Activity: Copy out all the lines in the records that include the word "Created".

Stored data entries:

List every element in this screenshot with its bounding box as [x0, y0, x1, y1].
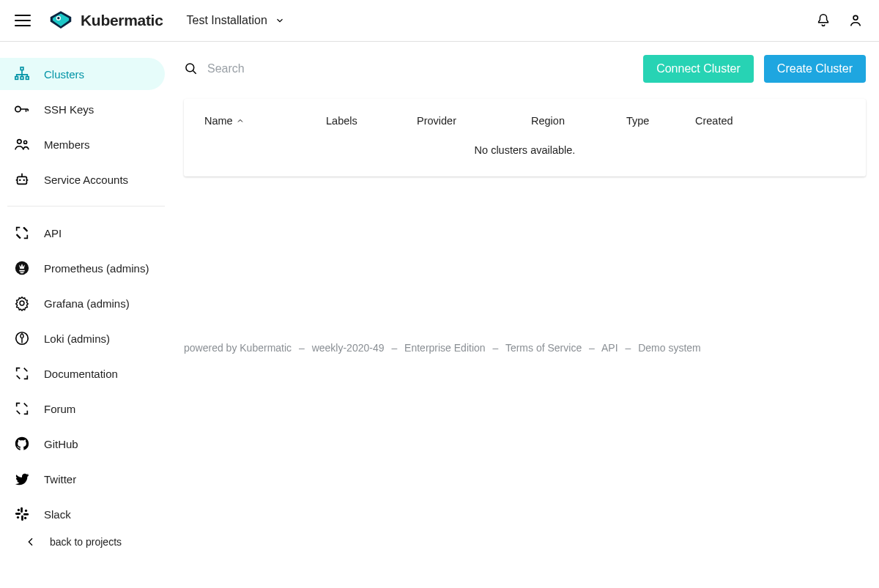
sidebar-item-twitter[interactable]: Twitter: [0, 463, 165, 495]
sidebar-label: API: [44, 227, 62, 239]
clusters-table: Name Labels Provider Region Type Created…: [184, 99, 866, 176]
sidebar-item-slack[interactable]: Slack: [0, 498, 165, 530]
key-icon: [13, 101, 31, 117]
prometheus-icon: [13, 260, 31, 276]
svg-rect-16: [21, 507, 23, 513]
column-header-provider[interactable]: Provider: [417, 115, 531, 127]
sidebar-item-github[interactable]: GitHub: [0, 428, 165, 460]
tree-icon: [13, 66, 31, 82]
column-header-region[interactable]: Region: [531, 115, 626, 127]
installation-selector[interactable]: Test Installation: [187, 14, 285, 27]
back-label: back to projects: [50, 536, 122, 548]
footer-demo-link[interactable]: Demo system: [638, 342, 701, 354]
sidebar-label: Forum: [44, 403, 75, 415]
expand-icon: [13, 365, 31, 382]
footer-api-link[interactable]: API: [601, 342, 618, 354]
grafana-icon: [13, 295, 31, 311]
sidebar-item-ssh-keys[interactable]: SSH Keys: [0, 93, 165, 125]
column-header-created[interactable]: Created: [695, 115, 783, 127]
svg-rect-5: [21, 77, 23, 80]
sidebar-label: Grafana (admins): [44, 297, 130, 310]
column-header-type[interactable]: Type: [626, 115, 695, 127]
expand-icon: [13, 401, 31, 417]
svg-rect-18: [21, 516, 23, 521]
svg-rect-19: [15, 513, 21, 515]
sidebar-item-members[interactable]: Members: [0, 128, 165, 160]
footer-powered-link[interactable]: powered by Kubermatic: [184, 342, 292, 354]
svg-point-23: [17, 516, 19, 518]
bell-icon: [815, 12, 831, 29]
chevron-down-icon: [275, 15, 285, 26]
svg-point-20: [18, 509, 20, 511]
sidebar-label: GitHub: [44, 438, 78, 450]
sidebar-item-service-accounts[interactable]: Service Accounts: [0, 163, 165, 196]
sidebar-label: Twitter: [44, 473, 76, 485]
table-header-row: Name Labels Provider Region Type Created: [184, 99, 866, 140]
sidebar-item-prometheus[interactable]: Prometheus (admins): [0, 252, 165, 284]
svg-rect-6: [26, 77, 29, 80]
sidebar-item-documentation[interactable]: Documentation: [0, 357, 165, 390]
notifications-button[interactable]: [807, 4, 839, 37]
svg-point-1: [57, 17, 59, 19]
create-cluster-button[interactable]: Create Cluster: [764, 55, 866, 83]
sidebar-label: Prometheus (admins): [44, 262, 149, 275]
svg-rect-4: [15, 77, 18, 80]
footer-tos-link[interactable]: Terms of Service: [505, 342, 582, 354]
column-header-labels[interactable]: Labels: [326, 115, 417, 127]
svg-point-2: [853, 15, 858, 20]
kubermatic-logo-icon: [47, 9, 75, 32]
empty-state-text: No clusters available.: [184, 140, 866, 163]
sidebar-label: Clusters: [44, 68, 84, 81]
twitter-icon: [13, 471, 31, 487]
back-to-projects[interactable]: back to projects: [0, 536, 165, 548]
svg-rect-3: [21, 67, 23, 70]
sidebar-item-loki[interactable]: Loki (admins): [0, 322, 165, 354]
svg-point-21: [25, 510, 27, 512]
people-icon: [13, 136, 31, 152]
svg-point-9: [24, 141, 27, 144]
sidebar-label: Service Accounts: [44, 174, 128, 186]
footer: powered by Kubermatic – weekly-2020-49 –…: [184, 342, 701, 354]
account-button[interactable]: [839, 4, 872, 37]
sidebar-item-clusters[interactable]: Clusters: [0, 58, 165, 90]
robot-icon: [13, 171, 31, 187]
svg-point-7: [15, 106, 21, 111]
brand-logo[interactable]: Kubermatic: [47, 9, 163, 32]
column-header-name[interactable]: Name: [204, 115, 326, 127]
svg-point-11: [19, 179, 21, 181]
github-icon: [13, 436, 31, 452]
connect-cluster-button[interactable]: Connect Cluster: [643, 55, 754, 83]
installation-name: Test Installation: [187, 14, 267, 27]
sidebar-item-grafana[interactable]: Grafana (admins): [0, 287, 165, 319]
search-icon: [184, 62, 199, 76]
slack-icon: [13, 506, 31, 522]
svg-point-12: [23, 179, 25, 181]
search-wrap: [184, 58, 633, 80]
menu-toggle-button[interactable]: [15, 11, 34, 30]
sidebar-label: SSH Keys: [44, 103, 94, 116]
svg-point-8: [18, 140, 21, 144]
svg-point-24: [186, 64, 194, 72]
svg-rect-10: [18, 176, 27, 184]
chevron-left-icon: [25, 536, 37, 548]
sidebar-label: Members: [44, 138, 90, 151]
svg-point-22: [24, 517, 26, 519]
svg-point-14: [20, 301, 24, 305]
sidebar-item-forum[interactable]: Forum: [0, 392, 165, 425]
expand-icon: [13, 225, 31, 241]
svg-rect-17: [23, 513, 29, 516]
sidebar-item-api[interactable]: API: [0, 217, 165, 249]
sidebar-label: Loki (admins): [44, 332, 110, 345]
sidebar-label: Documentation: [44, 368, 118, 380]
app-header: Kubermatic Test Installation: [0, 0, 879, 42]
sidebar-label: Slack: [44, 508, 71, 521]
brand-name: Kubermatic: [81, 12, 163, 29]
loki-icon: [13, 330, 31, 346]
sidebar: Clusters SSH Keys Members Service Accoun…: [0, 42, 165, 588]
footer-edition-link[interactable]: Enterprise Edition: [404, 342, 486, 354]
main-content: Connect Cluster Create Cluster Name Labe…: [165, 42, 879, 588]
footer-build-link[interactable]: weekly-2020-49: [312, 342, 385, 354]
user-icon: [848, 12, 864, 29]
sidebar-divider: [7, 206, 165, 206]
search-input[interactable]: [207, 58, 412, 80]
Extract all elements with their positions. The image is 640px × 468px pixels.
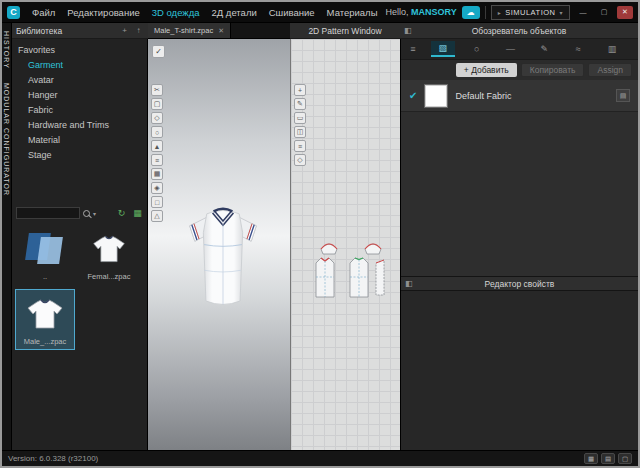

Task result:
clusters-table: Name Labels Provider Region Type Created…: [184, 99, 866, 176]
column-header-created[interactable]: Created: [695, 115, 783, 127]
table-header-row: Name Labels Provider Region Type Created: [184, 99, 866, 140]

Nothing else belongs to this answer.